Union health ministry may come out with a comprehensive National List of Essential Medical Devices used in the country before a selected number out of them is brought under price control, it is learnt.
Informed sources said that the essentiality of the medical devices will be determined by the Government on the basis of the critical nature of their use in the human body, its performance and regulatory approvals from international regulators.
The National Pharmaceutical Pricing Authority, meanwhile, has also collected pricing data of 14 notified medical devices and price revision in the past two years which were brought under Drugs & Cosmetics Act a few years ago.
Stents and other widely used implants will mostly likely to figure in the list of essential devices. Several hundreds of these products are currently being imported, manufactured and marketed with no regulatory control on their safety, quality and prices.
Industry sources inform that most of the companies have submitted their details in line with government's intent to bring 14 medical devices under the National List of Essential Medical Devices. This was based on the representations made through industry bodies like the Advanced Medical Technology Association (AdvaMed), Confederation of Indian Industry (CII) and the American Chamber of Commerce in India (AmCham India).
According to industry, drugs and devices are inherently different in their composition as well as the market that they cater. Identical policy measures for drugs and devices would be detrimental to the device industry.
In India, medical devices currently constitute only 6 per cent of total healthcare spending.

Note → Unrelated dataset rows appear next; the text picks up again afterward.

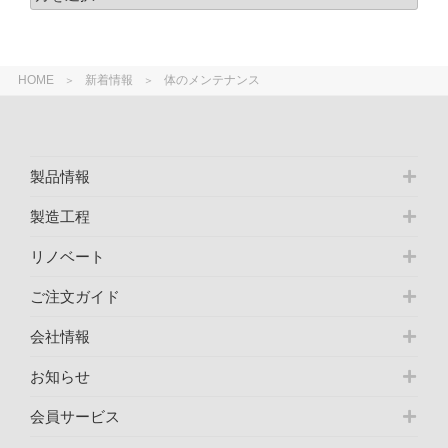
HOME
新着情報
体のメンテナンス
製品情報
製造工程
リノベート
ご注文ガイド
会社情報
お知らせ
会員サービス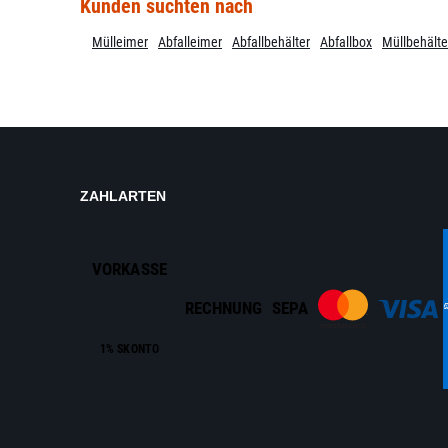
Kunden suchten nach
Mülleimer
Abfalleimer
Abfallbehälter
Abfallbox
Müllbehälte
ZAHLARTEN
VORKASSE
RECHNUNG
SEPA
1% SKONTO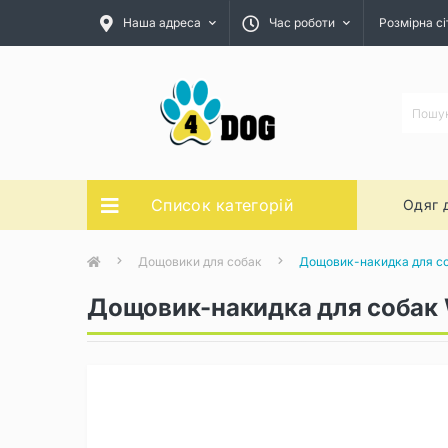
Наша адреса
Час роботи
Розмірна сі
Список категорій
Одяг 
Дощовики для собак
Дощовик-накидка для с
Дощовик-накидка для собак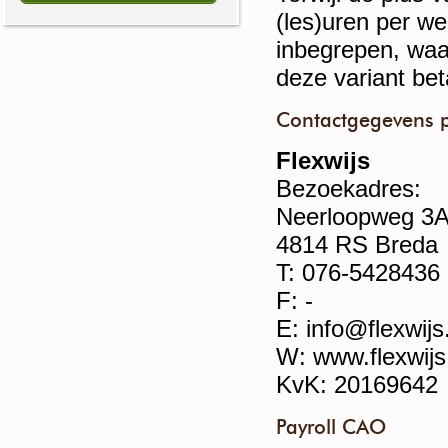
(les)uren per we
inbegrepen, waar
deze variant bet
Contactgegevens pa
Flexwijs
Bezoekadres:
Neerloopweg 3
4814 RS Breda
T: 076-5428436
F: -
E: info@flexwijs
W: www.flexwijs
KvK: 20169642
Payroll CAO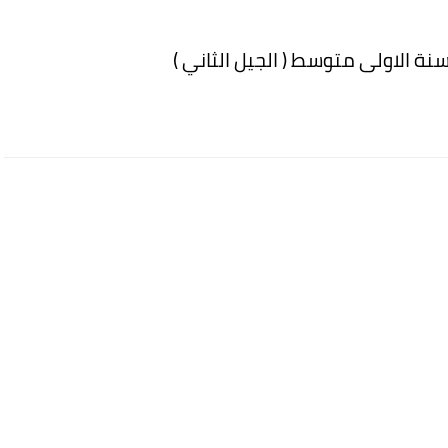
سنة الاولى متوسط ( الجيل الثاني )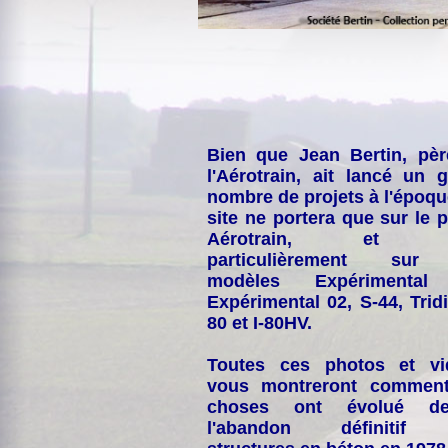
Bien que Jean Bertin, pè
l'Aérotrain, ait lancé un 
nombre de projets à l'époqu
site ne portera que sur le p
Aérotrain, et p
particulièrement sur
modèles Expérimental
Expérimental 02, S-44, Tridi
80 et I-80HV.
Toutes ces photos et vi
vous montreront comment
choses ont évolué de
l'abandon définitif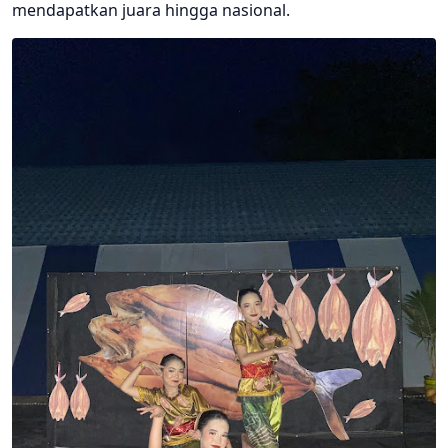
mendapatkan juara hingga nasional.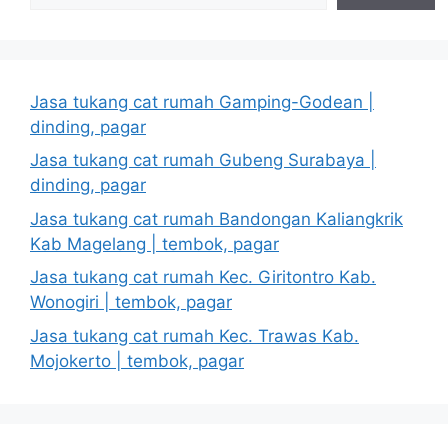
Jasa tukang cat rumah Gamping-Godean |
dinding, pagar
Jasa tukang cat rumah Gubeng Surabaya |
dinding, pagar
Jasa tukang cat rumah Bandongan Kaliangkrik
Kab Magelang | tembok, pagar
Jasa tukang cat rumah Kec. Giritontro Kab.
Wonogiri | tembok, pagar
Jasa tukang cat rumah Kec. Trawas Kab.
Mojokerto | tembok, pagar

Its ability to address the country's growing disease (particularly non-communicable disease) burden has historically been limited by the fact that medical devices are treated as drugs. Only 14 of the 14000 types of medical devices that exist are recognised in India, and even these are regulated as pharmaceuticals.
Asking medical device companies to submit prices at which they import and sell the devices to distributors, and also their maximum retail prices in Form V was based on the premise that patients are charged almost three to four times of the landed cost (price at which these are imported) in terms of certain devices.
Drug pricing regulator NPPA, a month ago, had directed all medical device companies including Abbott, Johnson and Johnson, Medtronic, Edward Lifesciences and Boston Scientific to submit pricing data on cardiac stents and drug eluting stents (DES) for its effective monitoring of prices. Official sources informed the government is keen to monitor prices of cardiac stents in order to prevent patients from being over-charged.
Based on the meetings with the drug regulator, manufacturers said that a uniform pricing policy on cardiac stents and DES is required for its better regulation and monitoring in the larger interest of the patients and industry.
Expressing concern over suppliers of various pharmaceutical products raising prices manifold, the drug regulator's assessment, however, also revealed that the prices multiply by four to five times by the time it reaches the patients. In the wake of the issue of overpricing of cardiac stents, the government had considered to evaluate the pricing data to define medical devices separately from drugs and regulate their prices with a different mechanism.